» **Extracted page text data**
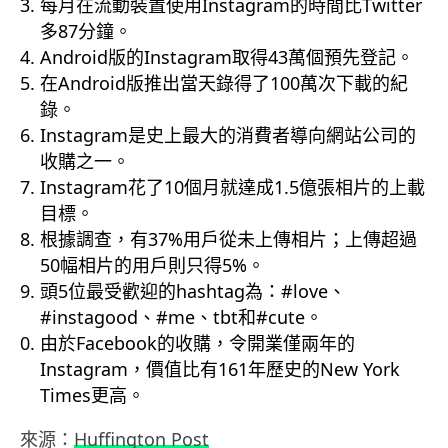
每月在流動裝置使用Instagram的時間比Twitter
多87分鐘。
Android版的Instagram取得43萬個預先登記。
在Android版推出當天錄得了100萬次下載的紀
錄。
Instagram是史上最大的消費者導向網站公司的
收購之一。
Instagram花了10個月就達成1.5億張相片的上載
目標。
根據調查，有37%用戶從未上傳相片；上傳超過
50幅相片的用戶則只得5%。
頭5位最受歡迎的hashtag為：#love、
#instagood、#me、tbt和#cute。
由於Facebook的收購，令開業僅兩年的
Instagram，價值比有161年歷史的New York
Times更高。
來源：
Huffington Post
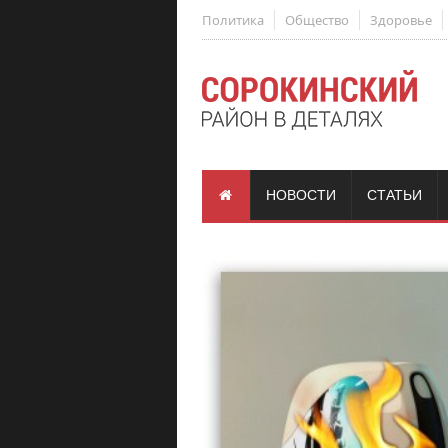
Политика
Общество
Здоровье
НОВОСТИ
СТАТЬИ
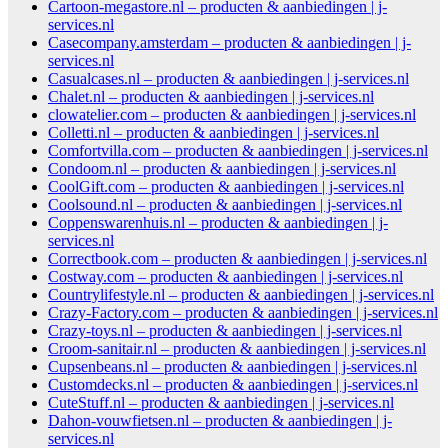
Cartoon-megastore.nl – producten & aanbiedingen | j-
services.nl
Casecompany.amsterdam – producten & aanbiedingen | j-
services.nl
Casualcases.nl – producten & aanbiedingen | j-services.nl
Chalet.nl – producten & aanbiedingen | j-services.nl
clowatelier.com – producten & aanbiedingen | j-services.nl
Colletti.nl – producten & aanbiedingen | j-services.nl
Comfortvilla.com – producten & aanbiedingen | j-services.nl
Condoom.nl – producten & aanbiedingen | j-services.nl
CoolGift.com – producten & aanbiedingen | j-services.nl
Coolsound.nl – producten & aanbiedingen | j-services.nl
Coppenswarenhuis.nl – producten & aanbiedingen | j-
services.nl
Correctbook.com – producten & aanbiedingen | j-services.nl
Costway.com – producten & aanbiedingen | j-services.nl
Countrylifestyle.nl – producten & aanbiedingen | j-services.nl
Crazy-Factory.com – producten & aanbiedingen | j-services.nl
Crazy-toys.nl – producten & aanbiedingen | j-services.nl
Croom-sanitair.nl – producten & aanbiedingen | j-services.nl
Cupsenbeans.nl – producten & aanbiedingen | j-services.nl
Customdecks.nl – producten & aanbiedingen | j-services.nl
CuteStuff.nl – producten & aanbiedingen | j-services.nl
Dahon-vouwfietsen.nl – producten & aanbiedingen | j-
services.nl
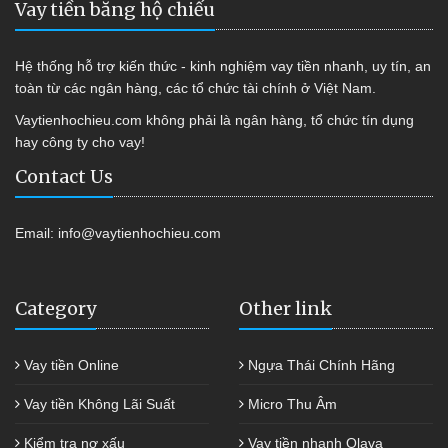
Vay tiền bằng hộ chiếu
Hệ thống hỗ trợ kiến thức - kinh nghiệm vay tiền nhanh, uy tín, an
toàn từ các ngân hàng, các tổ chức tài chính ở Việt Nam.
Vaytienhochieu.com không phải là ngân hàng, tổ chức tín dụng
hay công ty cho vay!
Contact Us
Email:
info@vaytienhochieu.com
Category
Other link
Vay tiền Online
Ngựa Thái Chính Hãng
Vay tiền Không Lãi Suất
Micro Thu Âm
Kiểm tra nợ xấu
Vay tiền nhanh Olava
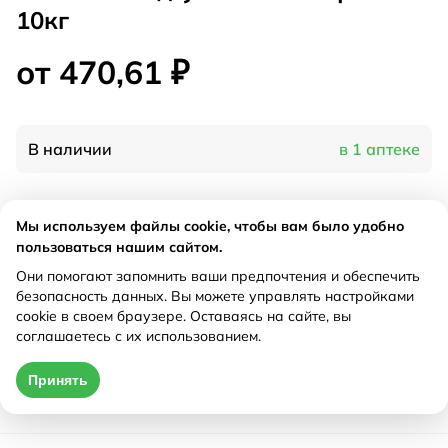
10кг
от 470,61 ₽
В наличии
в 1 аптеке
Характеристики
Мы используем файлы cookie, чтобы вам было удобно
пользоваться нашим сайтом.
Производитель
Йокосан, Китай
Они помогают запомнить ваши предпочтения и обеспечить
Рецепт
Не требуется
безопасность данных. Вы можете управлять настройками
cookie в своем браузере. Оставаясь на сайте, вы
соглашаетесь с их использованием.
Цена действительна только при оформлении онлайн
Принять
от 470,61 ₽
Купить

...

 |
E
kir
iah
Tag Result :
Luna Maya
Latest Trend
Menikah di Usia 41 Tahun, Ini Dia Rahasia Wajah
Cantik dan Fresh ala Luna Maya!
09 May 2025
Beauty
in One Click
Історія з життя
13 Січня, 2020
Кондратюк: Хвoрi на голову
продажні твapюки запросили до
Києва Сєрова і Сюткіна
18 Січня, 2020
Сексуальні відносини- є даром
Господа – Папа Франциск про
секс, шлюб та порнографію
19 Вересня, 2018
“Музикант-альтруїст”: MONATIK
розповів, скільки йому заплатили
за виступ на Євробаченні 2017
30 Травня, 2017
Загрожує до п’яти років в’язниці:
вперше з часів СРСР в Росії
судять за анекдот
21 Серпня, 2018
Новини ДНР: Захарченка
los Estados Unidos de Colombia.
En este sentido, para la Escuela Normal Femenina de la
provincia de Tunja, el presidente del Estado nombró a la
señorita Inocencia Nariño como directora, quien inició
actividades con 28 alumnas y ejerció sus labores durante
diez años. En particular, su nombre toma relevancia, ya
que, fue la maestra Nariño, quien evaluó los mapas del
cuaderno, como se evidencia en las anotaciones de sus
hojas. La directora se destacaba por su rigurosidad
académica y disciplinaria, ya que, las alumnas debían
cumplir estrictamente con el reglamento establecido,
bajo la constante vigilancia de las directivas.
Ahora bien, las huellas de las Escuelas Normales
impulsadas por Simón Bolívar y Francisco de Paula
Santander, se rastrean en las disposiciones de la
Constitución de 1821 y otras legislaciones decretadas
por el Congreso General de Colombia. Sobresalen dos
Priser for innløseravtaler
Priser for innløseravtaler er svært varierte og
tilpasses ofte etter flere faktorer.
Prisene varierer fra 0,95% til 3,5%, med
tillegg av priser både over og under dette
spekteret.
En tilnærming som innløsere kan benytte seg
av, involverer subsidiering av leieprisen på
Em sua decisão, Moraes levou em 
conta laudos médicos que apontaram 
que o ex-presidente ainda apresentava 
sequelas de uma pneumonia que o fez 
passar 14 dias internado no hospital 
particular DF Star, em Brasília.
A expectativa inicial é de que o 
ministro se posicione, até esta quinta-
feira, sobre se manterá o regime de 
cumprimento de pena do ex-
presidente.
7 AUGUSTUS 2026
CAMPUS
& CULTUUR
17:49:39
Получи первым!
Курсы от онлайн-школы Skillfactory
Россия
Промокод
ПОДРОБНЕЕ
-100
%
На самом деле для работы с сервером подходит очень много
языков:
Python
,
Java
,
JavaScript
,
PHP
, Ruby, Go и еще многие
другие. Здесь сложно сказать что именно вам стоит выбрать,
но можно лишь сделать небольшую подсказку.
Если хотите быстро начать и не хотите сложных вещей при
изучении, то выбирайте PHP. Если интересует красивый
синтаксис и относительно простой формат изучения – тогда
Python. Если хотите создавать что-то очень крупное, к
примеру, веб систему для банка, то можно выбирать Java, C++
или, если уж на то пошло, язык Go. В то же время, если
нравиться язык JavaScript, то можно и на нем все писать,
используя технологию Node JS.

* * *

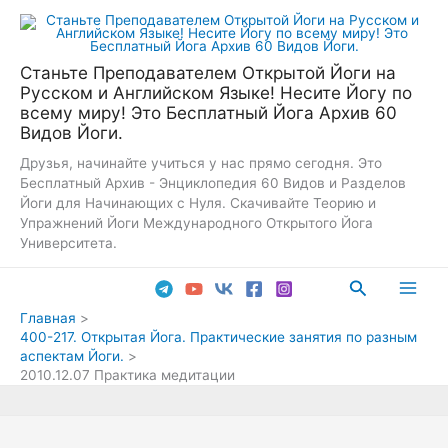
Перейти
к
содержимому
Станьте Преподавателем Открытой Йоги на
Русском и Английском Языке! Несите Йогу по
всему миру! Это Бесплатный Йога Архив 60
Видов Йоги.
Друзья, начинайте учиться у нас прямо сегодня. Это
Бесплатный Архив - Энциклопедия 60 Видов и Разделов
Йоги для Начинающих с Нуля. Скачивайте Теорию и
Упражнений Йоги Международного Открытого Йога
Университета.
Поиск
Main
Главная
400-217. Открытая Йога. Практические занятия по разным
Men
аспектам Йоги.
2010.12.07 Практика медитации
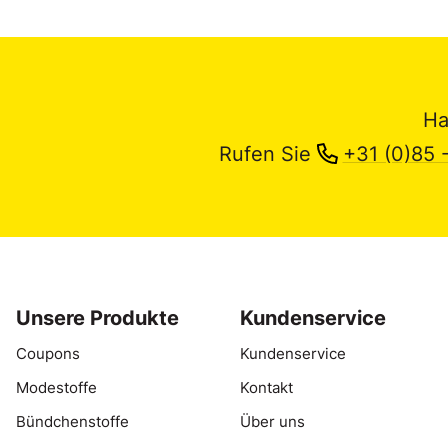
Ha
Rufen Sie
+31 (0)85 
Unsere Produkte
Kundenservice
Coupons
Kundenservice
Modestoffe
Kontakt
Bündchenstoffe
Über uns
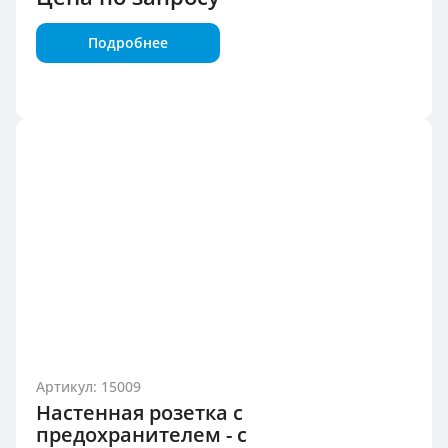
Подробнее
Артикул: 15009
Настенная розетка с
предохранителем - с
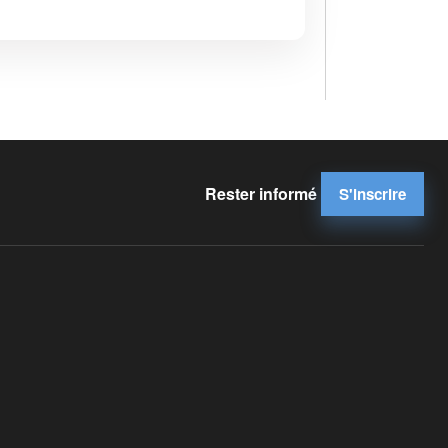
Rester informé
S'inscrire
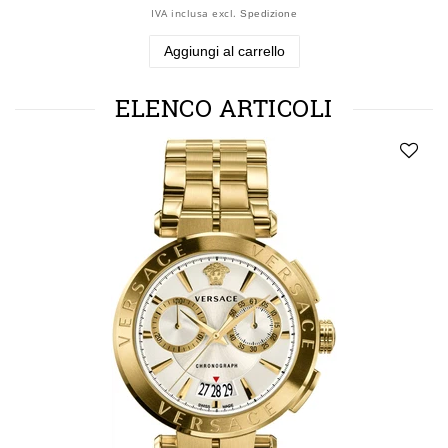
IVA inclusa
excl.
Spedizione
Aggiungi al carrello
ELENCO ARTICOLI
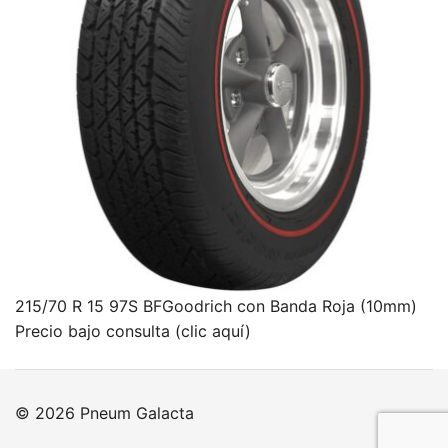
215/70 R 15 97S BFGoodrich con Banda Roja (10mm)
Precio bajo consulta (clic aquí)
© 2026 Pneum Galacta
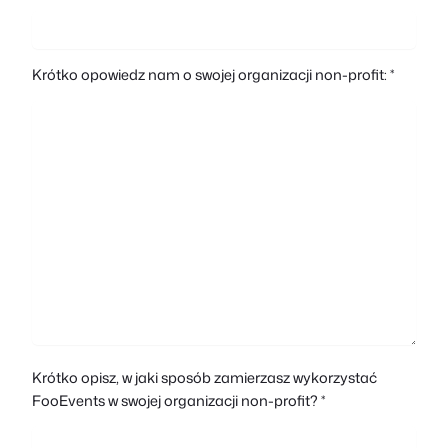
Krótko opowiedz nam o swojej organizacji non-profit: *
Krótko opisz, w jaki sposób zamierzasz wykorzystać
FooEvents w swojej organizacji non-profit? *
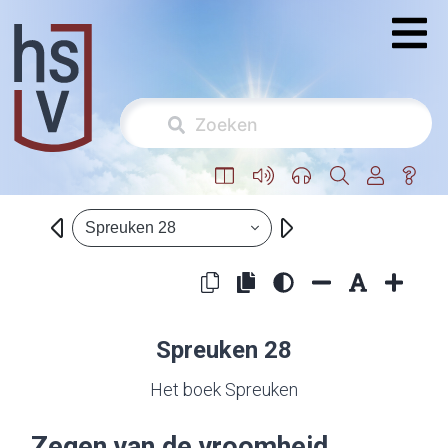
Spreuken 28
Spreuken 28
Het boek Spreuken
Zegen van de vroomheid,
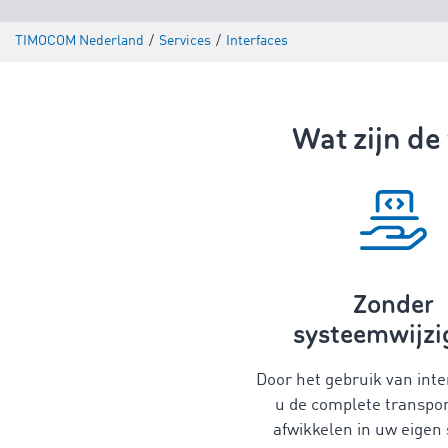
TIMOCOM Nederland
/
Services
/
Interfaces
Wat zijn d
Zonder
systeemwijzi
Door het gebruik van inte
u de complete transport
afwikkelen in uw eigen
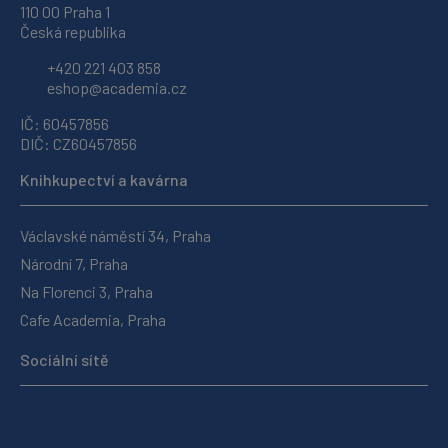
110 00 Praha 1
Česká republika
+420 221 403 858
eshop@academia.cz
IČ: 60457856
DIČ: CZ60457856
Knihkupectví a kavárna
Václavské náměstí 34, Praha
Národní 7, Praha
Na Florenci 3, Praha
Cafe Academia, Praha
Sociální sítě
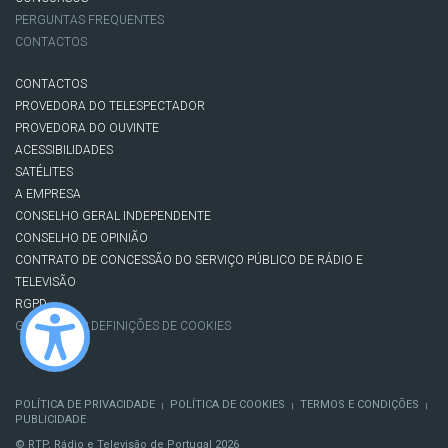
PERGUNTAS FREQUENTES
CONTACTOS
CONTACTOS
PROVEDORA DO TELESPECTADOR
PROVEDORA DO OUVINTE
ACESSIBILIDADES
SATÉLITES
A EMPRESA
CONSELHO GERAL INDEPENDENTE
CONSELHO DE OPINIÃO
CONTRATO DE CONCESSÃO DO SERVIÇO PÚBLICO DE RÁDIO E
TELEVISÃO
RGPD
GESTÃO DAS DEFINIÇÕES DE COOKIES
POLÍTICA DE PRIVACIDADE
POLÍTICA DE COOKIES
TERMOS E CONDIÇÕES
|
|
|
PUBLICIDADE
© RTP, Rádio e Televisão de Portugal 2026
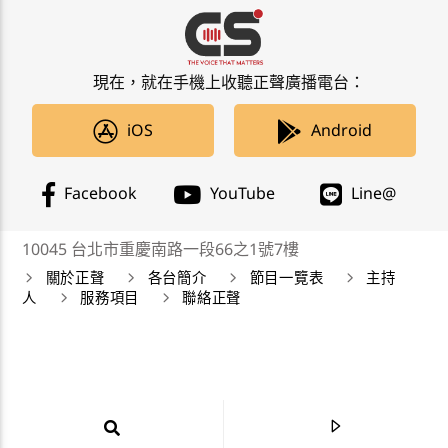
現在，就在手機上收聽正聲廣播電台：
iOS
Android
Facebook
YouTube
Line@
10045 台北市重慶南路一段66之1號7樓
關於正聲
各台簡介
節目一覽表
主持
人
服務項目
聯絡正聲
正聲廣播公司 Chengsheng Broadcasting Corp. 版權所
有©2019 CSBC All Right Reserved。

» **Goal of the exercise**
Work out how many lines in the entries hold the string "tiền". Your answer should consist solely of that number.

» **Task solution**
5